**Task statement**
Select all lines in the records that include "режима".

Saved data entries

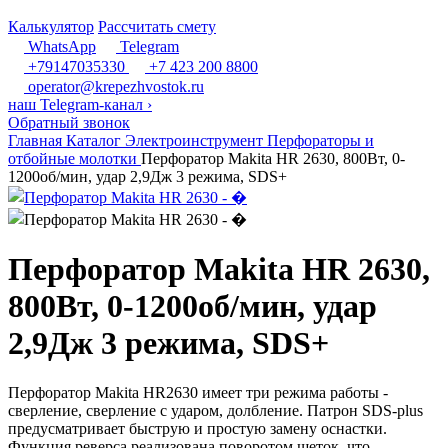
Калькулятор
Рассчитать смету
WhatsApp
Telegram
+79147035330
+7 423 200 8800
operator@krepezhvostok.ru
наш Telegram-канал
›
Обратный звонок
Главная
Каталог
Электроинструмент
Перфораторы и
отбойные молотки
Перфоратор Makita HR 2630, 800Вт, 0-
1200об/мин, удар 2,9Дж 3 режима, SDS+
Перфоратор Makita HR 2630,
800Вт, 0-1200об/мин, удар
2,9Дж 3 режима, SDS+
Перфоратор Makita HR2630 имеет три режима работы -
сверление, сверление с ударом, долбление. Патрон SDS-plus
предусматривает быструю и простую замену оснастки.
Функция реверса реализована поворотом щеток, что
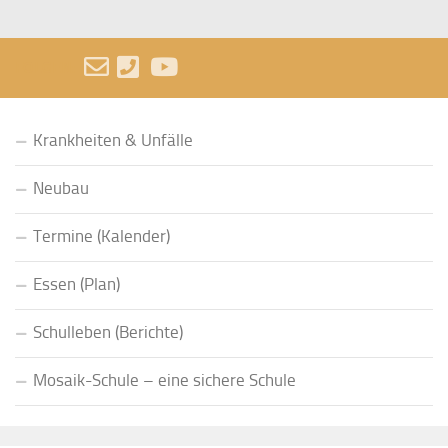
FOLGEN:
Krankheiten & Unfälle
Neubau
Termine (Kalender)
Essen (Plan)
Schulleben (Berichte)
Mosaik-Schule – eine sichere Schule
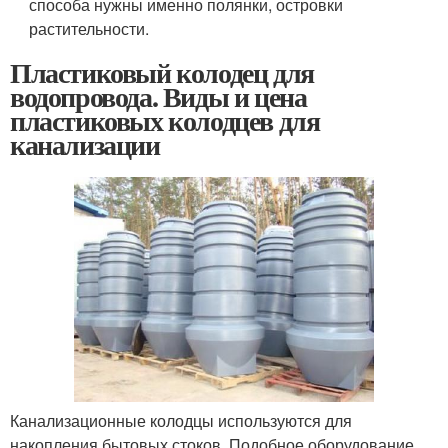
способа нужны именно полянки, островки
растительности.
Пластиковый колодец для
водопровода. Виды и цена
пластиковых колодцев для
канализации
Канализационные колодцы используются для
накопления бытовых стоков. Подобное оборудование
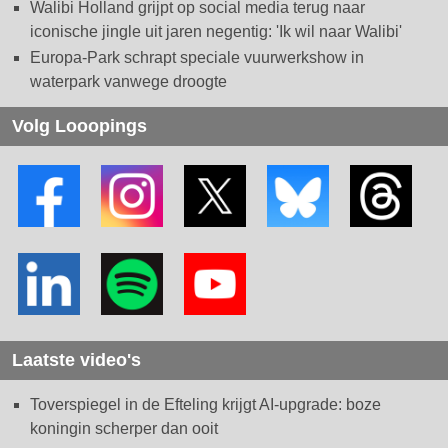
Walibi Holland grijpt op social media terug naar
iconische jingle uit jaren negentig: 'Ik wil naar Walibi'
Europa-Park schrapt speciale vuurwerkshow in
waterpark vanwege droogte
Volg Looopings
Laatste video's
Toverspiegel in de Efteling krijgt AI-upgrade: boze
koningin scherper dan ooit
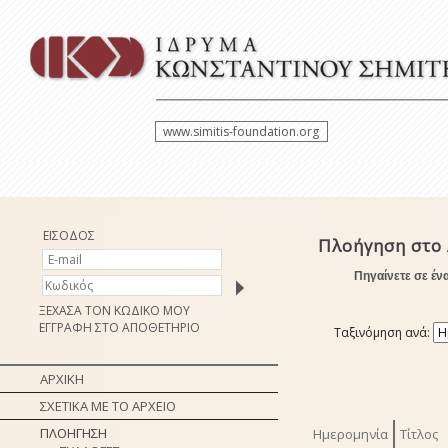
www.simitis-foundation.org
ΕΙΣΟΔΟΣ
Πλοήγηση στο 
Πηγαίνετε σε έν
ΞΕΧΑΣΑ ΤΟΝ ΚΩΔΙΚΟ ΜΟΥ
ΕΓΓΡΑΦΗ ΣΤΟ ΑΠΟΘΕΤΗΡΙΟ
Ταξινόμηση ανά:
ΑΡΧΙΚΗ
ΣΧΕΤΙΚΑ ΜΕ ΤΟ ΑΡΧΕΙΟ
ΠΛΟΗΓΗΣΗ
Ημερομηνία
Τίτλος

**Solution to this task**
1200об/мин, удар 2,9Дж 3 режима, SDS+
2,9Дж 3 режима, SDS+
Перфоратор Makita HR2630 имеет три режима работы -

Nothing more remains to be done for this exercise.